The translation of the message encoding for the lysis peptide (L) within the bacteriophage MS2 RNA (see below, Fig. 16.4) is also tightly coupled with the translation of the preceding coat protein cistron (C). Due to structural reasons (involvement of the RBS in relatively stable secondary structure; see Fig. 16.6, helix II), no independent initiation at the L cistron is possible. The termination at the end of the C cistron has been shown to be an absolute prerequisite for the initiation (reinitiation) at the L cistron (Adhin & van Duin, 1989). At the same time the efficiency of reinitiation in this case is low resulting in much less production of the lysis peptide as compared with that of the coat protein. This correlates with a relatively long distance between the termination codon of the C cistron and the reinitiation site of the L cistron, the latter being at more than 40 nucleotides upstream of the C cistron terminator UAA (see Fig. 16.5).

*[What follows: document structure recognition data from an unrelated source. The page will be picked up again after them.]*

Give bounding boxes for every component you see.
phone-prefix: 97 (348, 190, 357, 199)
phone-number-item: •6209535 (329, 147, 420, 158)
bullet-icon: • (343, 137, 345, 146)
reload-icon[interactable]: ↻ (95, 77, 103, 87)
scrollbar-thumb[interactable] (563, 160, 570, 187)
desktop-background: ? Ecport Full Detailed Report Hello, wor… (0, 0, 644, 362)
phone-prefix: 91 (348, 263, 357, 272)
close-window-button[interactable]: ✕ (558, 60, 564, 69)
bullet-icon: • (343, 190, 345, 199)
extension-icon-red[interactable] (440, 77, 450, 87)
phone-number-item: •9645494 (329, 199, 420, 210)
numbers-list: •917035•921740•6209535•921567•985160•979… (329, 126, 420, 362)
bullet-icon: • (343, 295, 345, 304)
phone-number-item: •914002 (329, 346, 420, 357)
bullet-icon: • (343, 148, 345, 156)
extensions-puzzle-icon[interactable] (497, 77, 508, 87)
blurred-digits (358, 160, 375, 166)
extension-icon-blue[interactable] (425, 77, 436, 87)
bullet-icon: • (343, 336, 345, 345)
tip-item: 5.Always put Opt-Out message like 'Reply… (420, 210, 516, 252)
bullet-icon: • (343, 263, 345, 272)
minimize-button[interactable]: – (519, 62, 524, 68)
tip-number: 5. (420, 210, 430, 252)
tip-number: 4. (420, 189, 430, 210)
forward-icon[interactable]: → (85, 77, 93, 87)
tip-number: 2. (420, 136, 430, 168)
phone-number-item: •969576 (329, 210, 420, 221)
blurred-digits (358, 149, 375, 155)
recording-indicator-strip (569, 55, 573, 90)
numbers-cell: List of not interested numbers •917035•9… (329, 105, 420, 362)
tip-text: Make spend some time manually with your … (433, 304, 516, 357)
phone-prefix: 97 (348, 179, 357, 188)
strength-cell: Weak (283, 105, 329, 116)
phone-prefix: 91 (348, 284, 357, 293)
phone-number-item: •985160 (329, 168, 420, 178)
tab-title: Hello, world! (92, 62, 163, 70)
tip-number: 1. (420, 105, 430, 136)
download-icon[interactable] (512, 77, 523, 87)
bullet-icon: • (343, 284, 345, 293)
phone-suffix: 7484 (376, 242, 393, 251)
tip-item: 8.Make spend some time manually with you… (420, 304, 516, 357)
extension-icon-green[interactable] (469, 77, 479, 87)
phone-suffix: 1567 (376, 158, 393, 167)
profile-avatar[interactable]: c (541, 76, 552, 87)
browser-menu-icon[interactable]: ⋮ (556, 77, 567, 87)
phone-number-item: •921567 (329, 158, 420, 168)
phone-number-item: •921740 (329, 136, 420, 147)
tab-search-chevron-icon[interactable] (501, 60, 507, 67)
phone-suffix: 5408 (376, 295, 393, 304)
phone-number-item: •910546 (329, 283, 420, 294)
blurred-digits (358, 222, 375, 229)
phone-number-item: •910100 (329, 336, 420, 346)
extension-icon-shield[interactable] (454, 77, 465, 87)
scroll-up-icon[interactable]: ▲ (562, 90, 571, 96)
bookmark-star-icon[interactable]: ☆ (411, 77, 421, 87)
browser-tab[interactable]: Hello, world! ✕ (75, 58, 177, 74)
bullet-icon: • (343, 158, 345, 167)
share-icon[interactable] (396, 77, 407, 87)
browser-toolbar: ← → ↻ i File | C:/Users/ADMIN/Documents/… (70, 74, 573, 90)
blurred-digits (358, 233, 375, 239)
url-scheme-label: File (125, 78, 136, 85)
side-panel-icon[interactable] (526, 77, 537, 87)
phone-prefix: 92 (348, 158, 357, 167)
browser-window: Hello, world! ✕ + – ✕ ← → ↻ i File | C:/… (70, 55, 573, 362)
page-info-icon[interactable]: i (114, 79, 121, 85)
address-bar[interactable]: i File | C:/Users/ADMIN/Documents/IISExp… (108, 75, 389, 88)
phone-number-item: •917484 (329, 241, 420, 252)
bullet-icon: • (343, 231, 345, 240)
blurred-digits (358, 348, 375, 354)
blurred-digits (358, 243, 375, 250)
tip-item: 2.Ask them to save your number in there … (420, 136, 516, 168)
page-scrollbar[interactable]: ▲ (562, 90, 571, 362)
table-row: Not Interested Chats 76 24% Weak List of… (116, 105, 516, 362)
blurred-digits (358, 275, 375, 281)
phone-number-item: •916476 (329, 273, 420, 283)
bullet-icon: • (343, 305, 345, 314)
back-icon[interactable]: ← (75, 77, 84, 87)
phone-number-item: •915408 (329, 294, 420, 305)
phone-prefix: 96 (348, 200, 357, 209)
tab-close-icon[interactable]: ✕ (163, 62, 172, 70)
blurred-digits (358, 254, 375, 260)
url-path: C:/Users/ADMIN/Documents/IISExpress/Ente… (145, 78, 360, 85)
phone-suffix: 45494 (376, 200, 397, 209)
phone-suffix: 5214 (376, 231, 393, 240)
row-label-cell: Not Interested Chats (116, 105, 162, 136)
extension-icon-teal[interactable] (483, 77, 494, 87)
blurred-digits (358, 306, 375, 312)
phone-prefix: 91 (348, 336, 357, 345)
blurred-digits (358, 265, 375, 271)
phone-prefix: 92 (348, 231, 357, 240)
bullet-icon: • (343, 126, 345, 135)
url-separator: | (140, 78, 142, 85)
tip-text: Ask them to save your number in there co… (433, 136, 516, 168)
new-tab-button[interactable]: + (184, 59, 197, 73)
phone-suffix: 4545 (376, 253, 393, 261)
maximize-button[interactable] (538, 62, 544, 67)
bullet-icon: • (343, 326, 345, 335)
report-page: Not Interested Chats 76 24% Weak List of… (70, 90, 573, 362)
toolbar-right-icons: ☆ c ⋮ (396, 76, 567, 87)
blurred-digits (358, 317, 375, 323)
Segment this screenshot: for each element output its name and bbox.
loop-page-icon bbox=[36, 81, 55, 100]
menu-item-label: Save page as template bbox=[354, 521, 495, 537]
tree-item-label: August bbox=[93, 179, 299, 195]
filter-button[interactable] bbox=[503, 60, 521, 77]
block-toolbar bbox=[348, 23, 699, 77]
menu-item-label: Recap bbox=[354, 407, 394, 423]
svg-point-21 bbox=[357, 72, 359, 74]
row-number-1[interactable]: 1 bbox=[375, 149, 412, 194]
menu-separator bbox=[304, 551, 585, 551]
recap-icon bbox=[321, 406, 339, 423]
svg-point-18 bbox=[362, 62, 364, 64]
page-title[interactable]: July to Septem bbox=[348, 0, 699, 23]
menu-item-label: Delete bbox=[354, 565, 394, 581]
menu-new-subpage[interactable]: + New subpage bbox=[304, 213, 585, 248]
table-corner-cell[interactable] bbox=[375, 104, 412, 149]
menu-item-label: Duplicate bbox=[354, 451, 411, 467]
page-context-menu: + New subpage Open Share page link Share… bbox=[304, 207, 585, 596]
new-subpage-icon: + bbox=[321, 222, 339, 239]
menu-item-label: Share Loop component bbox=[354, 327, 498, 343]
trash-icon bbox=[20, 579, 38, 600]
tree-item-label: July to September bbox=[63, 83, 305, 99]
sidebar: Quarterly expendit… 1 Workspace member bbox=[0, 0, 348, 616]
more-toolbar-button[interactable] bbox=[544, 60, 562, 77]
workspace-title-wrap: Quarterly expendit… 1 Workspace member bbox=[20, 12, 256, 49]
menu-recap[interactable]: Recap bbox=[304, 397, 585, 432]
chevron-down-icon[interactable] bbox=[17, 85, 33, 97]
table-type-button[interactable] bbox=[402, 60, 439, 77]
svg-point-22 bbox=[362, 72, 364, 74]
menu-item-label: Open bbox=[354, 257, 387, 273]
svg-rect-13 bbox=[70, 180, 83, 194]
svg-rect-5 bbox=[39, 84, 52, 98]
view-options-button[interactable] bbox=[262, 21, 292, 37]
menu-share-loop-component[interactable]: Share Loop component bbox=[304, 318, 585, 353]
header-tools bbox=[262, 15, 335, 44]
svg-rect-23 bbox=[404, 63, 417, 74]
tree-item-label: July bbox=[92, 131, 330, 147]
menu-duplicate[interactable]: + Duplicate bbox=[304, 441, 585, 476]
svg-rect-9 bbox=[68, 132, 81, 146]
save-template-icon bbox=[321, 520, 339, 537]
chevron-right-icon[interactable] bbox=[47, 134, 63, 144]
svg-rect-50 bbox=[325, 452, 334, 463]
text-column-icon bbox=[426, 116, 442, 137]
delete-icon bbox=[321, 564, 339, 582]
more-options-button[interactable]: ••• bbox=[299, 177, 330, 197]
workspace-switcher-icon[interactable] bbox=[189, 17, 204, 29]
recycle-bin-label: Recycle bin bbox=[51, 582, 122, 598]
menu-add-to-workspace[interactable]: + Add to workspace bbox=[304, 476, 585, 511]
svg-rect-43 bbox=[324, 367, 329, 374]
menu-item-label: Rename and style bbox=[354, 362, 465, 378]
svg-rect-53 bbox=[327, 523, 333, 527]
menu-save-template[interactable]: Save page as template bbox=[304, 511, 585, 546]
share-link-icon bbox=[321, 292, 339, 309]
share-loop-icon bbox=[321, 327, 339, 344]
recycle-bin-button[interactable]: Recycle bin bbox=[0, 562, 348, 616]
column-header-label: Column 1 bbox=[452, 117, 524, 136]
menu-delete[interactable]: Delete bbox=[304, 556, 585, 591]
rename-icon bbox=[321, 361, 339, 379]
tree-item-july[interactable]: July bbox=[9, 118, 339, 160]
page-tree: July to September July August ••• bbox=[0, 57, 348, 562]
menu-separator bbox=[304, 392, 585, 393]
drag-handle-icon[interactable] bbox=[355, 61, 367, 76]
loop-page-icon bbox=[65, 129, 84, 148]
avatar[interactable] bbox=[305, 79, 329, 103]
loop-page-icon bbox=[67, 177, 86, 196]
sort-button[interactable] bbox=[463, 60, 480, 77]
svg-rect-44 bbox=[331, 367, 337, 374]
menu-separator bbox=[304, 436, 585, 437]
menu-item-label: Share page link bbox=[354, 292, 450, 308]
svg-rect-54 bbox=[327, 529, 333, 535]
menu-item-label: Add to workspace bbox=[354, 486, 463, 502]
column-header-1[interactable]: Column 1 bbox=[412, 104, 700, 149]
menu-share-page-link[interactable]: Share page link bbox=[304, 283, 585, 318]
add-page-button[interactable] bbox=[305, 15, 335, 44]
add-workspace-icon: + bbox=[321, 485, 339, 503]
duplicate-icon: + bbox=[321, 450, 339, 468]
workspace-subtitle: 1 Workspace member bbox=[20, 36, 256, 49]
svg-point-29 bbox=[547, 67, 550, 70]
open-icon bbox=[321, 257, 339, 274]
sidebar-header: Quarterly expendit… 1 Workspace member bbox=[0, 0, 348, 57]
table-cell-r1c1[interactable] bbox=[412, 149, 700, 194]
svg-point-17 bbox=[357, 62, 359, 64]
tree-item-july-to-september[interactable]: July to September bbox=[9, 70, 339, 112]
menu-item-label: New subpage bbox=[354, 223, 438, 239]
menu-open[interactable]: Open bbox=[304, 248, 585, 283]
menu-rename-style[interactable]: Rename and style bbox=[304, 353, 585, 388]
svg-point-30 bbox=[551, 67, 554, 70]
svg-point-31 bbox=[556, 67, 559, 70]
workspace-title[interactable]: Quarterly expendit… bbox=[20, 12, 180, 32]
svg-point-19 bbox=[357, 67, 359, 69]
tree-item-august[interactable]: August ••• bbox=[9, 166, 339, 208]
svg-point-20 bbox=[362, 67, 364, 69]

Thus, the sequential coupled translation of polycistronic mRNAs implies that the ribosomal particles (seemingly the 30S subunits) after termination are capable of "phaselessly wandering" (Sarabhai & Brenner, 1967) along mRNA around the termination site both downstream and upstream of it. Physically this phenomenon seems to be a lateral (two-dimensional) diffusion of non-translating, mRNA-associated ribosomal particles along mRNA. If they encounter a structurally available initiation site including the Shine-Dalgarno sequence and the initiation codon with a proper distance between them, they reinitiate translation. When the initiation site overlaps the termination codon of the preceding cistron the reinitiation can be very efficient and approach 100 %; this is the case of equimolar production of the encoded polypeptides. At the same time, a high probability of the dissociation of the non-translating particles from mRNA exists during the "phaseless wandering", so that the more the distance between the termination codon of the preceding cistron and the RBS of the following cistron, the less is the efficiency of the reinitiation (Adhin & van Duin, 1990). A weak RBS can be another factor reducing the efficiency of the reinitiation. Therefore, even in the case of tight coupling (strong dependence of the translation of an internal cistron on the translation of the preceding cistron), the efficiency of reinitiation after termination may vary depending on the intercistronic region: in many cases a significant portion of terminated ribosomes dissociate from mRNA, and only a part of the particles reinitiates. Correspondingly, the protein production of the downstream cistron will be decreased as compared with that of the preceding cistron.

Generally, the reinitiation by mRNA-associated ribosomal particles is more efficient than the initiation by free ribosomes. That is why relatively weak or not well exposed initiation sites can be used for reinitiation whereas the initiation by free ribosomes at them is absent or poor. Even in the case when RBS is buried in a stable secondary structure, the termination of a preceding cistron within the RBS allows the terminating ribosomes to be immediately captured by the initiation sequences (SD and AUG). This can be considered as a local rearrangement of a termination complex into an initiation complex.